CEDAR RAPIDS – Rain Pryor is a teacher, actor, director, arts administrator and singer, but comedy pulses through her DNA.
Not only is she the daughter of the legendary Richard Pryor, her mother also did standup, their friends did solo work or standup, and her maternal grandfather was Danny Kaye’s manager for 35 years.
“It’s kinda like all I know,” Pryor, 43, says by phone from her home in Baltimore. “Performing, whether it’s theater or standup, that’s all I know, that’s what I grew up with. It’s one of those things I really do think is in your genes. It’s still a craft that has to be mastered and I don’t think I’ve mastered it. I’m good, I don’t think I’m spectacular.

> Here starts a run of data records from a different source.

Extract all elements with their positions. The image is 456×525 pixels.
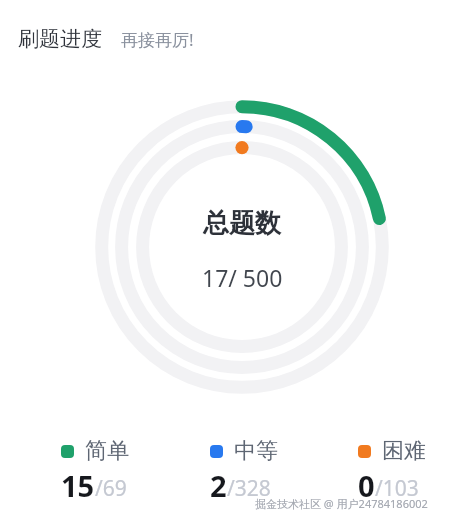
button[interactable]: 刷题进度: [18, 26, 102, 52]
button[interactable]: 中等: [210, 437, 278, 505]
staticText: 掘金技术社区 @ 用户24784186002: [255, 496, 428, 511]
staticText: 困难: [382, 437, 426, 465]
staticText: 总题数: [203, 207, 281, 240]
staticText: 简单: [85, 437, 129, 465]
staticText: 中等: [234, 437, 278, 465]
staticText: 0: [358, 466, 375, 505]
staticText: 2: [210, 466, 227, 505]
staticText: /69: [95, 474, 127, 503]
staticText: 再接再厉!: [121, 28, 194, 51]
staticText: /328: [227, 474, 271, 503]
staticText: /103: [375, 474, 419, 503]
button[interactable]: 简单: [61, 437, 129, 505]
button[interactable]: 困难: [358, 437, 426, 505]
staticText: 17/ 500: [202, 262, 283, 293]
staticText: 15: [61, 466, 95, 505]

Maybe one day I will be, but I don’t love it that much, and that’s the truth.
Pryor performs with Mike “Skippy” Price on Friday and Saturday at Penguins Comedy Club in Cedar Rapids.

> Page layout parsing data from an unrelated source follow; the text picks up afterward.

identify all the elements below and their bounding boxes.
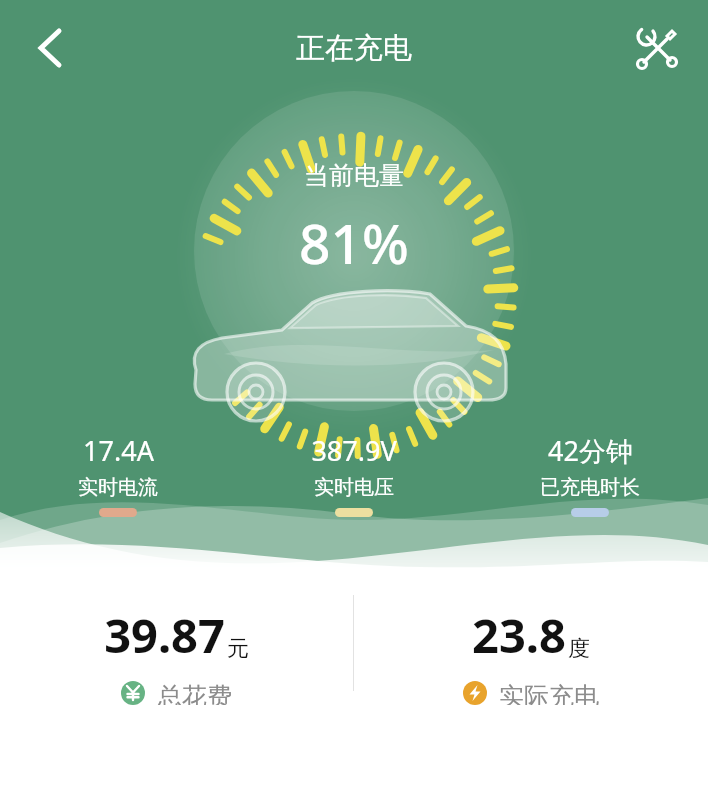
staticText: 81% [299, 205, 409, 280]
button[interactable]: Settings [626, 16, 690, 80]
button[interactable]: 17.4A [0, 432, 236, 517]
staticText: 总花费 [157, 681, 232, 705]
staticText: 正在充电 [296, 30, 412, 67]
staticText: 实际充电 [499, 681, 599, 705]
staticText: 42分钟 [548, 432, 633, 469]
button[interactable]: 39.87 [0, 595, 353, 705]
button[interactable]: Back [18, 16, 82, 80]
staticText: 17.4A [83, 432, 154, 469]
staticText: 23.8 [472, 603, 566, 667]
staticText: 当前电量 [304, 160, 404, 191]
staticText: 实时电流 [78, 475, 158, 500]
button[interactable]: 387.9V [236, 432, 472, 517]
staticText: 度 [568, 635, 590, 663]
staticText: 已充电时长 [540, 475, 640, 500]
staticText: 39.87 [104, 603, 225, 667]
button[interactable]: 42分钟 [472, 432, 708, 517]
staticText: 387.9V [311, 432, 397, 469]
staticText: 实时电压 [314, 475, 394, 500]
staticText: 元 [227, 635, 249, 663]
button[interactable]: 23.8 [354, 595, 708, 705]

“I do standup ’cause it’s a job. It’s better than teaching in the Baltimore city school system and getting told to f-off by one of the kids,” she says with a laugh.
A paraeducator, most of her teaching these days revolves around theater. She had a featured role in the sitcom “Head of the Class” from ages 18 to 20, tried her hand at drug counseling, then went back to her showbiz roots in musical theater and jazz vocals. Her autobiographical show, “Fried Chicken and Latkes,” has toured and played off-Broadway. She’s the artistic director of Baltimore’s Strand Theatre, which gives voice to female casts and crews, is married to a cop and has a daughter, Lotus, 4.
She’ll be bringing her take on life to Penguins Comedy Club in downtown Cedar Rapids at 7:30 p.m. Friday and Saturday, discussing everything from racial issues to motherhood and teaching in the ‘hood.
“I bring all of it onstage, my parents and everything. I talk — I just talk and hopefully, you find some of it funny,” she says. “I’m not a joke teller. I don’t set up-punch, set up-punch, set up-punch. I’m definitely a storyteller, in that sense of comedy.”
She hopes audiences walk away knowing much more about her.
“What I hope they get out of it is a lesson on the human condition, on the way that they think, a perspective. That’s really what I like to impart,” she says, “and getting to know me as me. They’re seeing me. It’s the one place where you’re totally yourself. Some comedians have their comedian persona. I just bring myself. I don’t know how not to do that in the standup world. What you see is really what you’re getting.”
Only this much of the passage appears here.